Bonus non-digital data creation: I signed off as a witness that my housemate cleaned the bathroom.

Moovit Public Transit Insights

I found Moovit’s Global Cities Public Transit Usage Report while looking for public transit statistics to use to market a different transit-related company. Moovit is a transit navigation app — the data presented here was collected through that app. From this page, you can access the same report in many languages, as well as similar reports that are country-specific. This suggests that Moovit wants to appeal to a global audience. Across that global audience, I think Moovit wants the attention of people in the public transit realm — the major players (e.g. planners) and the stakeholders (e.g. committed transit users). I think that this is ultimately meant to market their products, as they have a newer product (mobility analytics tool) meant for planners and want to demonstrate that they have lots of data.

Overall, I found most of the slides visually compelling and easy to understand. The slide pictured above represents commute time by bus length and color gradient (green to red). The color gradient is intuitive because the longer/slower the commute, the more red it is. However, showing commute length through bus length is a bit odd — though it’s a public transit symbol, they could have chosen something more relevant to the notion of time.
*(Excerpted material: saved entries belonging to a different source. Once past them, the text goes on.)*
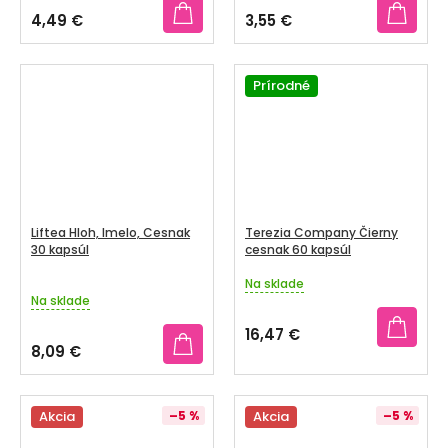
4,49 €
3,55 €
Prírodné
Liftea Hloh, Imelo, Cesnak
Terezia Company Čierny
30 kapsúl
cesnak 60 kapsúl
Na sklade
Priemerné
Na sklade
hodnotenie
produktu
16,47 €
je
8,09 €
4,7
z
5
Akcia
–5 %
Akcia
–5 %
hviezdičiek.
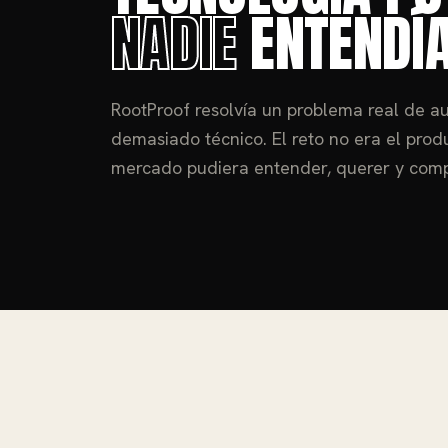
NADIE
ENTENDÍA
RootProof resolvía un problema real de au
demasiado técnico. El reto no era el produ
mercado pudiera entender, querer y compa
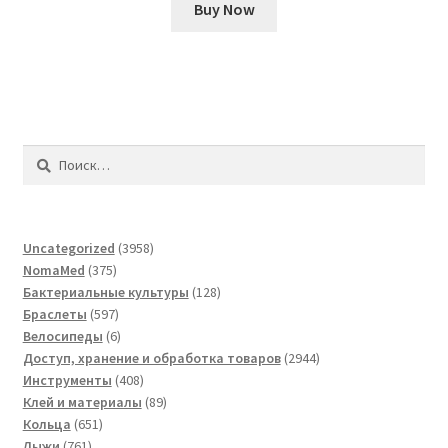
Buy Now
Найти:
3958
Uncategorized
3958
375
товаров
NomaMed
375
товаров
128
Бактериальные культуры
128
597
товаров
Браслеты
597
товаров
6
Велосипеды
6
товаров
2944
Доступ, хранение и обработка товаров
2944
408
товара
Инструменты
408
товаров
89
Клей и материалы
89
651
товаров
Кольца
651
761
товар
Лыжи
761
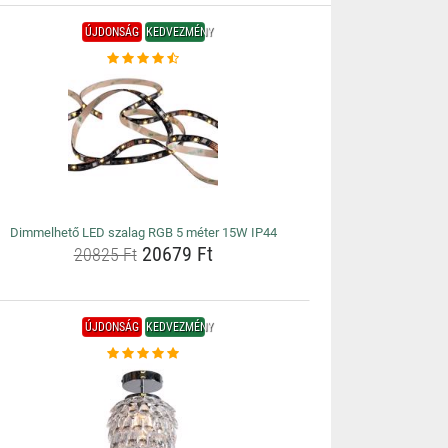
ÚJDONSÁG
KEDVEZMÉNY
Dimmelhető LED szalag RGB 5 méter 15W IP44
20679 Ft
20825 Ft
ÚJDONSÁG
KEDVEZMÉNY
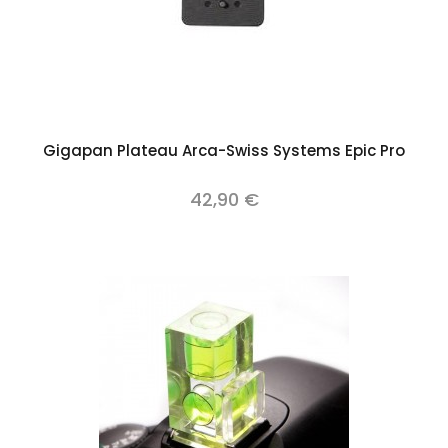
Gigapan Plateau Arca-Swiss Systems Epic Pro
42,90 €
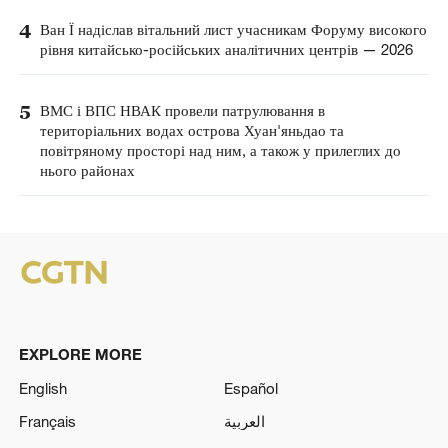
4
Ван Ї надіслав вітальний лист учасникам Форуму високого
рівня китайсько-російських аналітичних центрів — 2026
5
ВМС і ВПС НВАК провели патрулювання в
територіальних водах острова Хуан'яньдао та
повітряному просторі над ним, а також у прилеглих до
нього районах
EXPLORE MORE
English
Español
Français
العربية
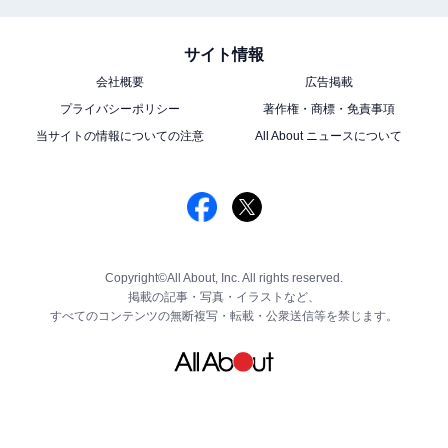
サイト情報
会社概要
広告掲載
プライバシーポリシー
著作権・商標・免責事項
当サイトの情報についての注意
All About ニュースについて
Copyright©All About, Inc. All rights reserved.
掲載の記事・写真・イラストなど、
すべてのコンテンツの無断複写・転載・公衆送信等を禁じます。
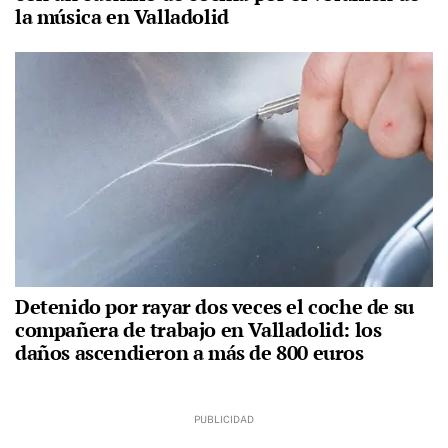
la música en Valladolid
Detenido por rayar dos veces el coche de su
compañera de trabajo en Valladolid: los
daños ascendieron a más de 800 euros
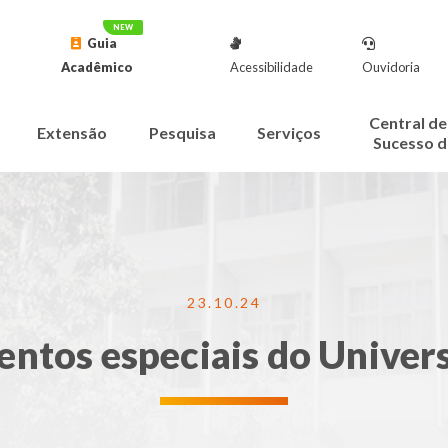
Guia
Acadêmico
Acessibilidade
Ouvidoria
Central de
Extensão
Pesquisa
Serviços
Sucesso d
23.10.24
ntos especiais do Unive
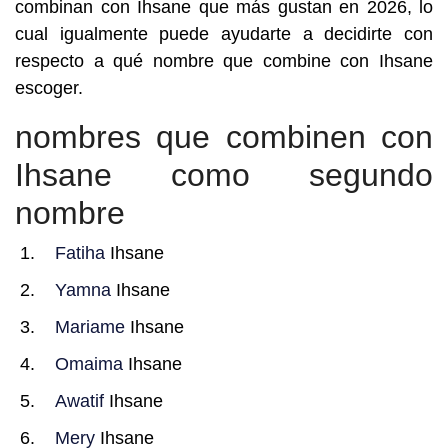
combinan con Ihsane que más gustan en 2026, lo
cual igualmente puede ayudarte a decidirte con
respecto a qué nombre que combine con Ihsane
escoger.
nombres que combinen con
Ihsane como segundo
nombre
Fatiha
Ihsane
Yamna
Ihsane
Mariame
Ihsane
Omaima
Ihsane
Awatif
Ihsane
Mery
Ihsane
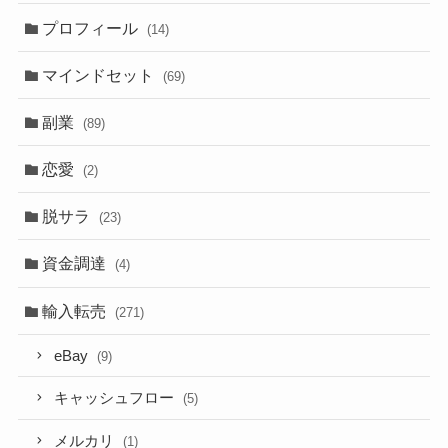
プロフィール
(14)
マインドセット
(69)
副業
(89)
恋愛
(2)
脱サラ
(23)
資金調達
(4)
輸入転売
(271)
eBay
(9)
キャッシュフロー
(5)
メルカリ
(1)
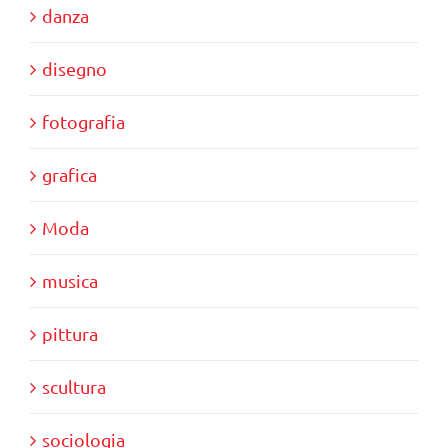
danza
disegno
fotografia
grafica
Moda
musica
pittura
scultura
sociologia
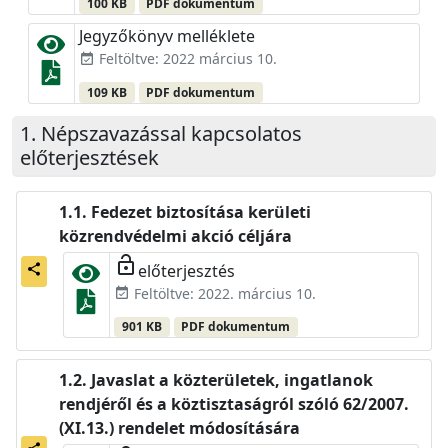
100 KB
PDF dokumentum
Jegyzőkönyv melléklete
Feltöltve: 2022 március 10.
event_available
109 KB
PDF dokumentum
Népszavazással kapcsolatos
előterjesztések
Fedezet biztosítása kerületi
közrendvédelmi akció céljára
lock_open
előterjesztés
share
Feltöltve: 2022. március 10.
event_available
901 KB
PDF dokumentum
Javaslat a közterületek, ingatlanok
rendjéről és a köztisztaságról szóló 62/2007.
(XI.13.) rendelet módosítására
The second-to-last slide, on the other hand, demonstrates walking distance (also length) in a very intuitive way. For each city, we see a person walking towards a flag/bus stop, with the length of their path proportional to that city’s average walking distance to transit. The slide after it shows the percentage of people walking over 1 km to transit, and uses the exact same visual – this is slightly confusing because the percentage is represented as a distance.

In general, I appreciate Moovit’s consistent use of the green-to-red gradient, with green = good/convenient/fast and red = bad/inconvenient/slow. They use transit graphics when possible, but sometimes it was forced and did not make sense in context. Lastly, the overall format of the report makes it easy to compare many cities within different categories, but far less intuitive to compare one city over multiple categories. Though, I was happy to discover they have a webpage especially for this purpose. I think that this report is effective in showing off their transit data to people already interested in the topic (such as major players and stakeholders); however, the interactive webpage is probably more fun, engaging, and easy-to-follow for the average person.